§ **Input records**
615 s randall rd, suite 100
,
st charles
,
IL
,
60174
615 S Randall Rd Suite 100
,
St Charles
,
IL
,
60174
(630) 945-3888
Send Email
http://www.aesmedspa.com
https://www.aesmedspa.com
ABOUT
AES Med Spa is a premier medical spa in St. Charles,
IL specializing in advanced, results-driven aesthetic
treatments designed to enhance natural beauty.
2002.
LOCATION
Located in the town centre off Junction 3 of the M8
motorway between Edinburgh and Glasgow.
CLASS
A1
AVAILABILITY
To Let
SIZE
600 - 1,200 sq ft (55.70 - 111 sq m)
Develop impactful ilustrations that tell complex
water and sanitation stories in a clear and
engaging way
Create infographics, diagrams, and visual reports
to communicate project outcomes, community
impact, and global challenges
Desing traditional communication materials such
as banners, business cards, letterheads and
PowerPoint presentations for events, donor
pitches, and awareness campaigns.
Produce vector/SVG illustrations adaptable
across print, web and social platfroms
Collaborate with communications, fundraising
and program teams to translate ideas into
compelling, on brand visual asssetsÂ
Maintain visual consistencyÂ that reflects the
...
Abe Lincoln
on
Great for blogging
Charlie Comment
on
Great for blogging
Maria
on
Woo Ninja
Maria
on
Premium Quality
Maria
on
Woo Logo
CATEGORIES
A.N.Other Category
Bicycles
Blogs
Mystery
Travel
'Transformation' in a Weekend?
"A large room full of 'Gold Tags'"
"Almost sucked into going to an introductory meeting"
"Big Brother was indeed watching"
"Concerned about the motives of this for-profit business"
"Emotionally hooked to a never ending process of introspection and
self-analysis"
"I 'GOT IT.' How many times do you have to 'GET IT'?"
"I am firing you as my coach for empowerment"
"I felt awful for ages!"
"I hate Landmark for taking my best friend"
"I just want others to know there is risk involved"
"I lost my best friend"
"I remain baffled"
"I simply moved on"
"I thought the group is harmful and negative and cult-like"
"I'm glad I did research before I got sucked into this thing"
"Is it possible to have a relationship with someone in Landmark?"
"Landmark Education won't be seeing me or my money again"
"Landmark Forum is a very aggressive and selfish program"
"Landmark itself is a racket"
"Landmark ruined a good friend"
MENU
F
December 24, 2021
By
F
* * *
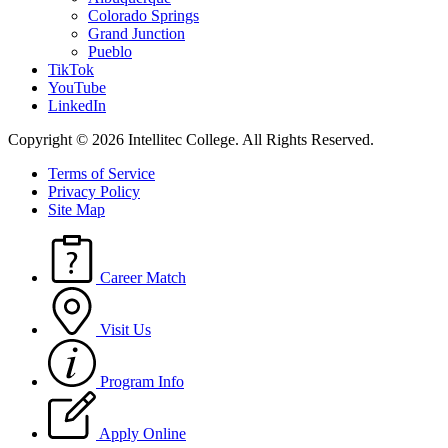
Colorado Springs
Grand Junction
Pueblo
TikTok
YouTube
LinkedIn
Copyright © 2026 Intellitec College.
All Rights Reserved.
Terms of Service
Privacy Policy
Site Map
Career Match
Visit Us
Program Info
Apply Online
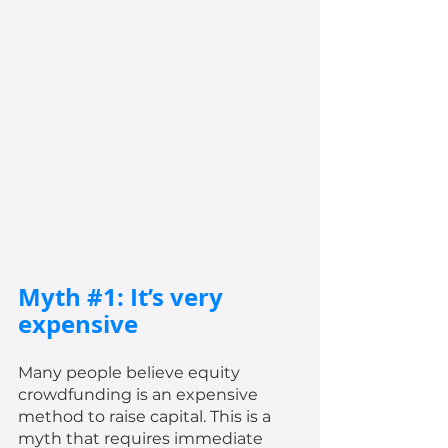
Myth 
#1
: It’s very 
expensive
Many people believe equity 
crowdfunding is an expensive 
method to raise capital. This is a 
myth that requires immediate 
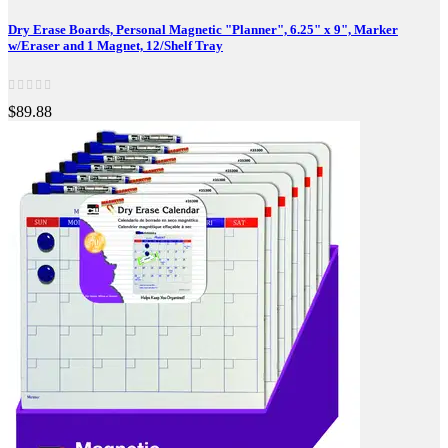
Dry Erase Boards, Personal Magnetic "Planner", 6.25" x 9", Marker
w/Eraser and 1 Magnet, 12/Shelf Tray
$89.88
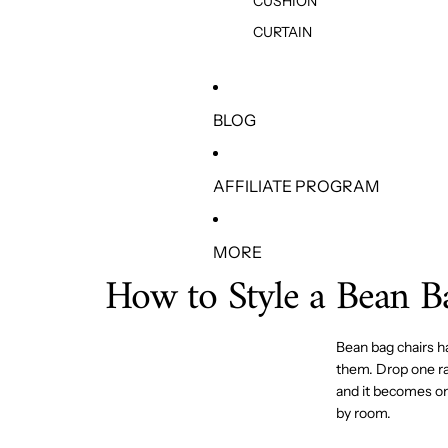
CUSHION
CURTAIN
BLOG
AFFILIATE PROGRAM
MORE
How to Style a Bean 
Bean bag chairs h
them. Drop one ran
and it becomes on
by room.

§ **What you need to do**
Reproduce, word for word and in full, only the lines above that start at the line with "615 s randall rd, suite 100" and run through the line with "600 - 1,200 sq ft (55.70 - 111 sq m)", both ends included.

§ **The completed task**
615 s randall rd, suite 100
,
st charles
,
IL
,
60174
615 S Randall Rd Suite 100
,
St Charles
,
IL
,
60174
(630) 945-3888
Send Email
http://www.aesmedspa.com
https://www.aesmedspa.com
ABOUT
AES Med Spa is a premier medical spa in St. Charles,
IL specializing in advanced, results-driven aesthetic
treatments designed to enhance natural beauty.
2002.
LOCATION
Located in the town centre off Junction 3 of the M8
motorway between Edinburgh and Glasgow.
CLASS
A1
AVAILABILITY
To Let
SIZE
600 - 1,200 sq ft (55.70 - 111 sq m)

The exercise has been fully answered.